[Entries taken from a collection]
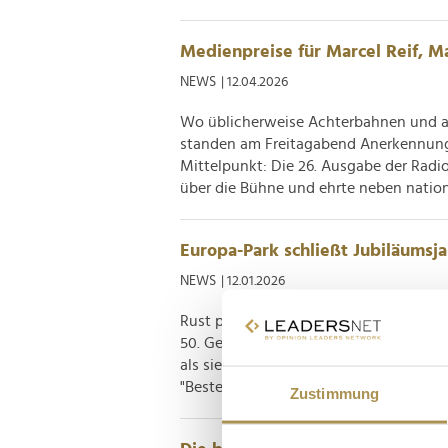
Medienpreise für Marcel Reif, Ma
NEWS
| 12.04.2026
Wo üblicherweise Achterbahnen und an
standen am Freitagabend Anerkennun
Mittelpunkt: Die 26. Ausgabe der Rad
über die Bühne und ehrte neben nationa
Europa-Park schließt Jubiläumsj
NEWS
| 12.01.2026
Rust präsentiert ein Resümee mit Ausr
50. Geburtstags vermelden die Betreib
als sieben Millionen vergnügungslusti
"Beste Freizeitpark der Welt" (laut Golde
Zustimmung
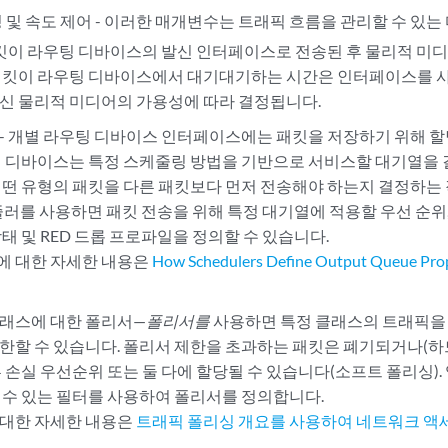
 및 속도 제어 - 이러한 매개변수는 트래픽 흐름을 관리할 수 있는
패킷이 라우팅 디바이스의 발신 인터페이스로 전송된 후 물리적 미
패킷이 라우팅 디바이스에서 대기대기하는 시간은 인터페이스를 
신 물리적 미디어의 가용성에 따라 결정됩니다.
- 개별 라우팅 디바이스 인터페이스에는 패킷을 저장하기 위해 
팅 디바이스는 특정 스케줄링 방법을 기반으로 서비스할 대기열을 
어떤 유형의 패킷을 다른 패킷보다 먼저 전송해야 하는지 결정하는 작
줄러를 사용하면 패킷 전송을 위해 특정 대기열에 적용할 우선 순위, 
상태 및 RED 드롭 프로파일을 정의할 수 있습니다.
에 대한 자세한 내용은
How Schedulers Define Output Queue Prop
래스에 대한 폴리서—
폴리서를
사용하면 특정 클래스의 트래픽을 
한할 수 있습니다. 폴리서 제한을 초과하는 패킷은 폐기되거나(하드
른 손실 우선순위 또는 둘 다에 할당될 수 있습니다(소프트 폴리싱)
 수 있는 필터를 사용하여 폴리서를 정의합니다.
대한 자세한 내용은
트래픽 폴리싱 개요를 사용하여 네트워크 액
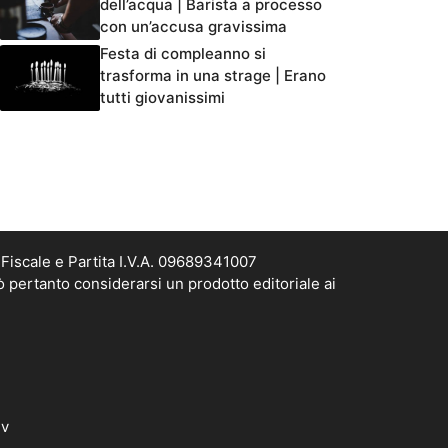
dell’acqua | Barista a processo
con un’accusa gravissima
Festa di compleanno si
trasforma in una strage | Erano
tutti giovanissimi
Fiscale e Partita I.V.A. 09689341007
ò pertanto considerarsi un prodotto editoriale ai
dv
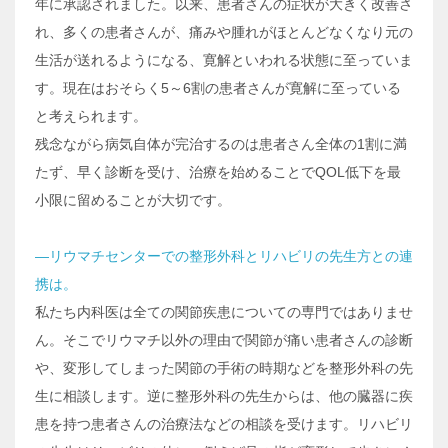
年に承認されました。以来、患者さんの症状が大きく改善さ
れ、多くの患者さんが、痛みや腫れがほとんどなくなり元の
生活が送れるようになる、寛解といわれる状態に至っていま
す。現在はおそらく5～6割の患者さんが寛解に至っている
と考えられます。
残念ながら病気自体が完治するのは患者さん全体の1割に満
たず、早く診断を受け、治療を始めることでQOL低下を最
小限に留めることが大切です。
―リウマチセンターでの整形外科とリハビリの先生方との連
携は。
私たち内科医は全ての関節疾患についての専門ではありませ
ん。そこでリウマチ以外の理由で関節が痛い患者さんの診断
や、変形してしまった関節の手術の時期などを整形外科の先
生に相談します。逆に整形外科の先生からは、他の臓器に疾
患を持つ患者さんの治療法などの相談を受けます。リハビリ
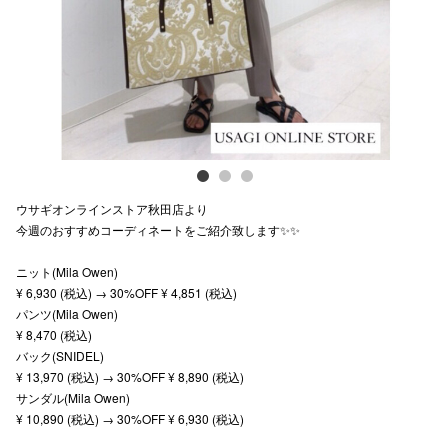
スタッフ
電話でお
公式SNS
ウサギオンラインストア秋田店より
企業情報
今週のおすすめコーディネートをご紹介致します✨✨
お問い合わせ
ニット(Mila Owen)
プライバシー
¥ 6,930 (税込) → 30%OFF ¥ 4,851 (税込)
パンツ(Mila Owen)
利用規約
¥ 8,470 (税込)
バック(SNIDEL)
ソーシャルメ
¥ 13,970 (税込) → 30%OFF ¥ 8,890 (税込)
サンダル(Mila Owen)
¥ 10,890 (税込) → 30%OFF ¥ 6,930 (税込)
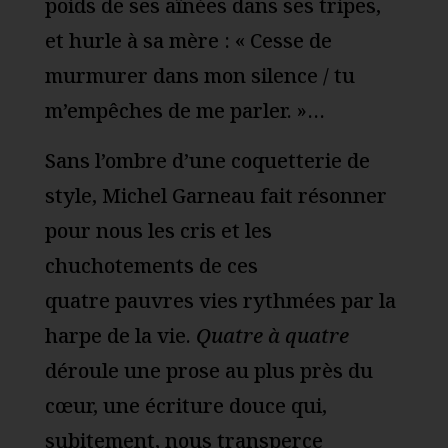
poids de ses aînées dans ses tripes,
et hurle à sa mère : « Cesse de
murmurer dans mon silence / tu
m’empêches de me parler. »…
Sans l’ombre d’une coquetterie de
style, Michel Garneau fait résonner
pour nous les cris et les
chuchotements de ces
quatre pauvres vies rythmées par la
harpe de la vie.
Quatre à quatre
déroule une prose au plus près du
cœur, une écriture douce qui,
subitement, nous transperce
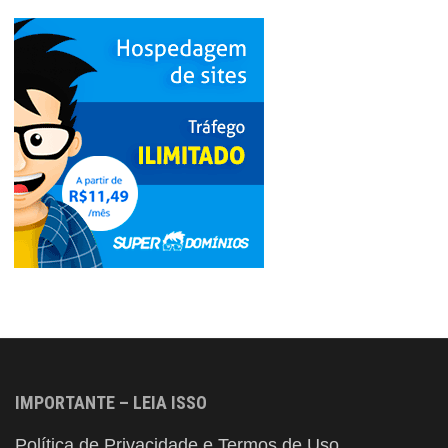
IMPORTANTE – LEIA ISSO
Política de Privacidade e Termos de Uso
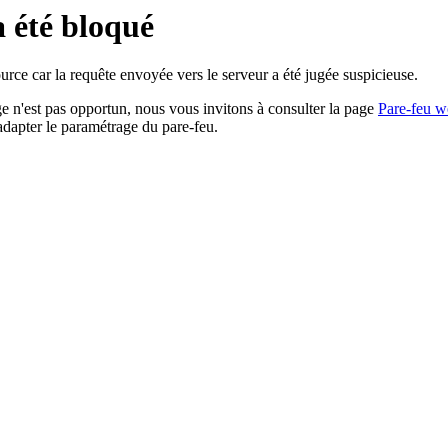
a été bloqué
rce car la requête envoyée vers le serveur a été jugée suspicieuse.
age n'est pas opportun, nous vous invitons à consulter la page
Pare-feu w
adapter le paramétrage du pare-feu.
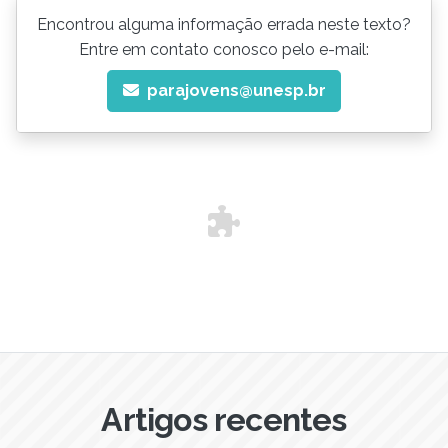
Encontrou alguma informação errada neste texto?
Entre em contato conosco pelo e-mail:
parajovens@unesp.br
Artigos recentes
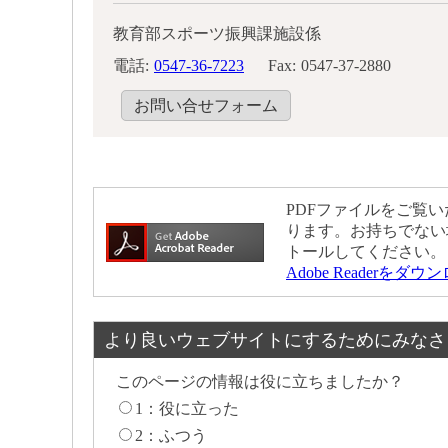
教育部スポーツ振興課施設係
電話:
0547-36-7223
Fax:
0547-37-2880
お問い合せフォーム
PDFファイルをご覧いた
ります。お持ちでない
トールしてください。
Adobe Readerをダ
より良いウェブサイトにするためにみなさ
このページの情報は役に立ちましたか？
1：役に立った
2：ふつう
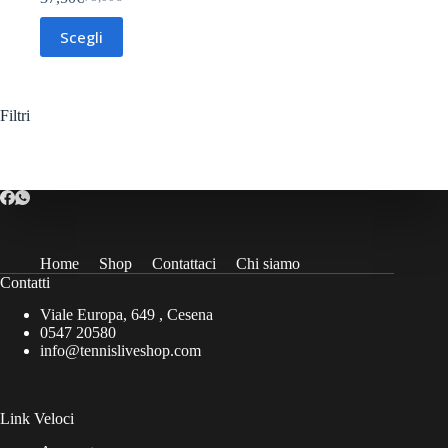
Il
Il
prezzo
prezzo
Questo
Scegli
originale
attuale
prodotto
era:
è:
ha
75,00€.
37,50€.
più
varianti.
Le
Filtri
opzioni
possono
essere
scelte
nella
pagina
del
prodotto
Home
Shop
Contattaci
Chi siamo
Contatti
Viale Europa, 649 , Cesena
0547 20580
info@tennisliveshop.com
Link Veloci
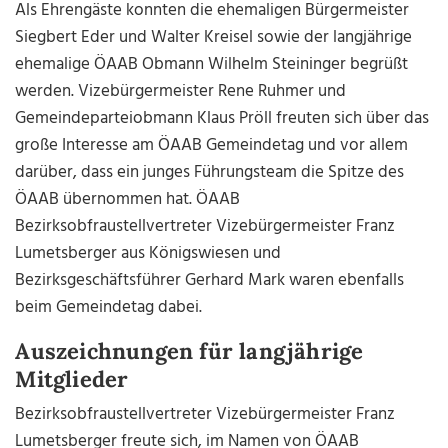
Als Ehrengäste konnten die ehemaligen Bürgermeister
Siegbert Eder und Walter Kreisel sowie der langjährige
ehemalige ÖAAB Obmann Wilhelm Steininger begrüßt
werden. Vizebürgermeister Rene Ruhmer und
Gemeindeparteiobmann Klaus Pröll freuten sich über das
große Interesse am ÖAAB Gemeindetag und vor allem
darüber, dass ein junges Führungsteam die Spitze des
ÖAAB übernommen hat. ÖAAB
Bezirksobfraustellvertreter Vizebürgermeister Franz
Lumetsberger aus Königswiesen und
Bezirksgeschäftsführer Gerhard Mark waren ebenfalls
beim Gemeindetag dabei.
Auszeichnungen für langjährige
Mitglieder
Bezirksobfraustellvertreter Vizebürgermeister Franz
Lumetsberger freute sich, im Namen von ÖAAB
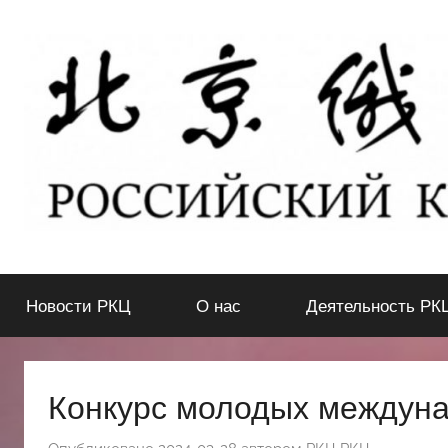
Перейти
к
содержимому
北
РОССИЙСКИЙ
КУЛЬТУРНЫЙ
Новости РКЦ
О нас
Деятельность РК
ЦЕНТР
京
В
ПЕКИНЕ
俄
Конкурс молодых междун
罗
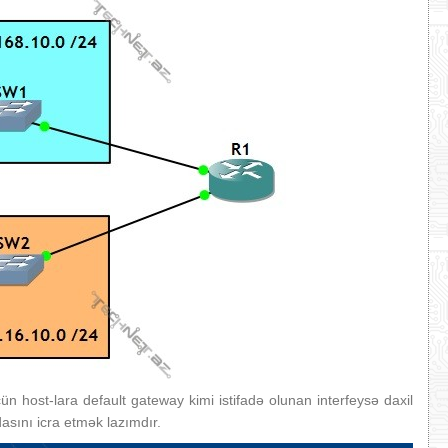
ün host-lara default gateway kimi istifadə olunan interfeysə daxil
sını icra etmək lazımdır.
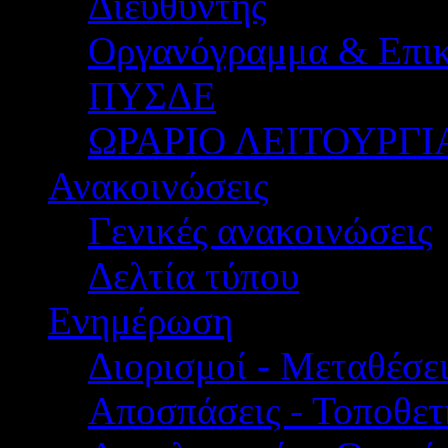
Διευθυντής
Οργανόγραμμα & Επικ
ΠΥΣΔΕ
ΩΡΑΡΙΟ ΛΕΙΤΟΥΡΓΙ
Ανακοινώσεις
Γενικές ανακοινώσεις
Δελτία τύπου
Ενημέρωση
Διορισμοί - Μεταθέσει
Αποσπάσεις - Τοποθετ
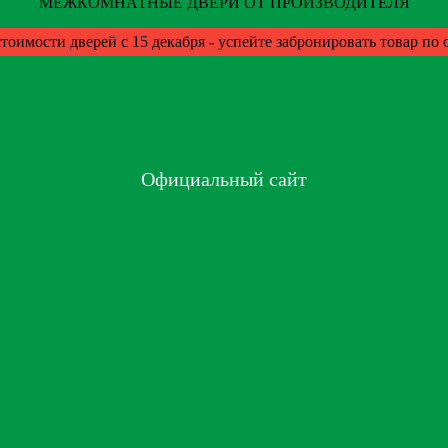
МЕЖКОМНАТНЫЕ ДВЕРИ ОТ ПРОИЗВОДИТЕЛЯ
тоимости дверей с 15 декабря - успейте забронировать товар по
Официальный сайт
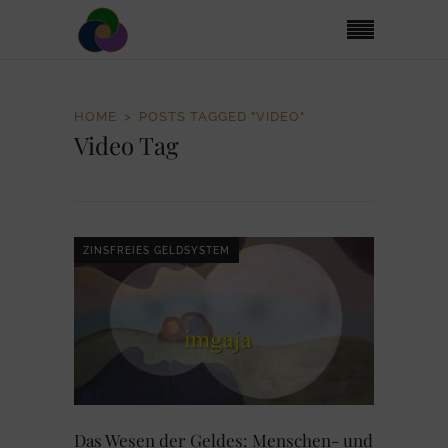
HOME
POSTS TAGGED "VIDEO"
Video Tag
ZINSFREIES GELDSYSTEM
Das Wesen der Geldes: Menschen- und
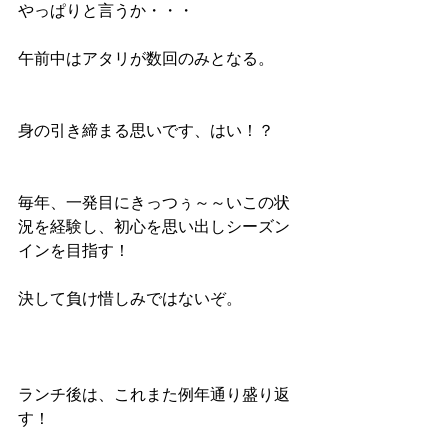
やっぱりと言うか・・・
午前中はアタリが数回のみとなる。
身の引き締まる思いです、はい！？
毎年、一発目にきっつぅ～～いこの状
況を経験し、初心を思い出しシーズン
インを目指す！
決して負け惜しみではないぞ。
ランチ後は、これまた例年通り盛り返
す！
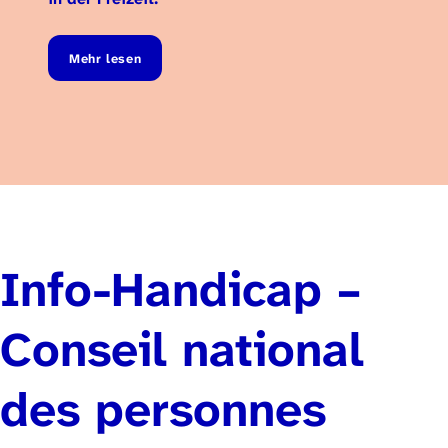
Mehr lesen
Info-Handicap –
Conseil national
des personnes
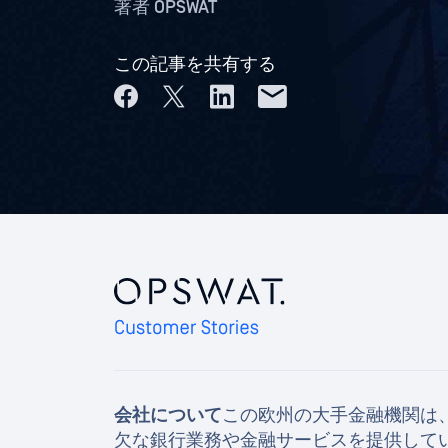
著者
OPSWAT
この記事を共有する
会社について
この欧州の大手金融機関は
欠な銀行業務や金融サービスを提供して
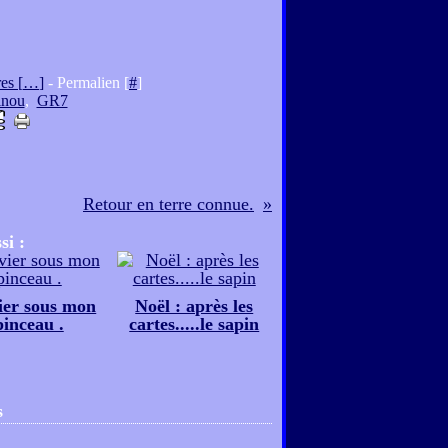
es [
…
]
- Permalien [
#
]
inou
,
GR7
Retour en terre connue.
si :
ier sous mon
Noël : après les
pinceau .
cartes.....le sapin
s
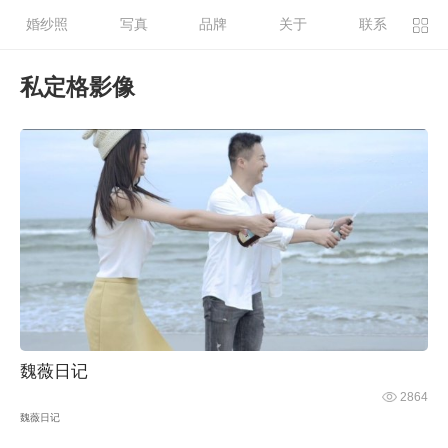
婚纱照
写真
品牌
关于
联系
私定格影像
魏薇日记
2864
魏薇日记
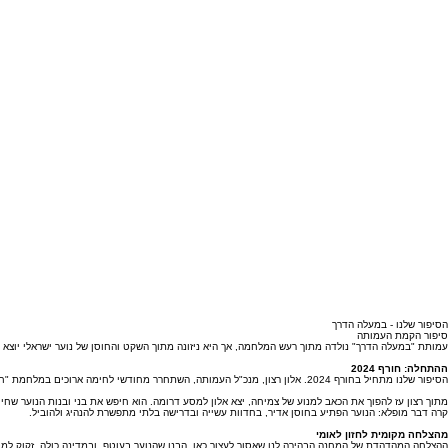
הסיפור שלנו - במעלה הדרך
סיפור הקמת העמותה
עמותת "במעלה הדרך" נולדה מתוך רעש המלחמה, אך היא ניזונה מתוך השקט והחוסן של נוער ישראלי יוצא ד
ההתחלה: חורף 2024
הסיפור שלנו מתחיל בחורף 2024. אלון רצון, מנכ"ל העמותה, השתחרר מחודשי לחימה ארוכים במלחמת "חרבות ברזל". כמי שעסק באותן שנים בפיתוח מנהיגות בקרב נוער, אלון הרגיש שהמשימה הבאה שלו נמצאת בלב הפועם של החברה הישראלית בימי המלחמה - ביישובי עוטף עזה.
קרה דבר מופלא: הנוער הפתיע בחוסן אדיר, בחדוות עשייה ובדרישה בלתי מתפשרת להנהיג ולהוביל.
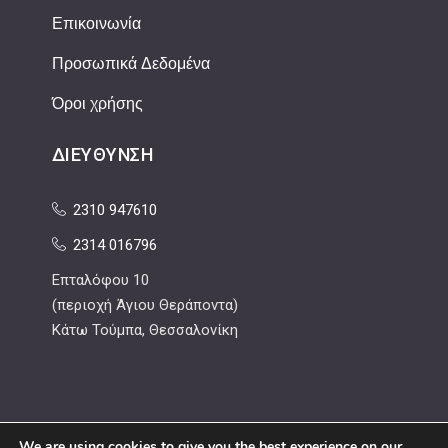
Επικοινωνία
Προσωπικά Δεδομένα
Όροι χρήσης
ΔΙΕΎΘΥΝΣΗ
2310 947610
2314 016796
Επταλόφου 10
(περιοχή Άγιου Θεράποντα)
Κάτω Τούμπα, Θεσσαλονίκη
We are using cookies to give you the best experience on our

== WHAT TO WORK ON ==
Find the word "nous" in the records. Copy every line it appears in.

== RESULT FOR THIS EXERCISE ==
pour nous les cris et les
subitement, nous transperce
age n'est pas opportun, nous vous invitons à consulter la page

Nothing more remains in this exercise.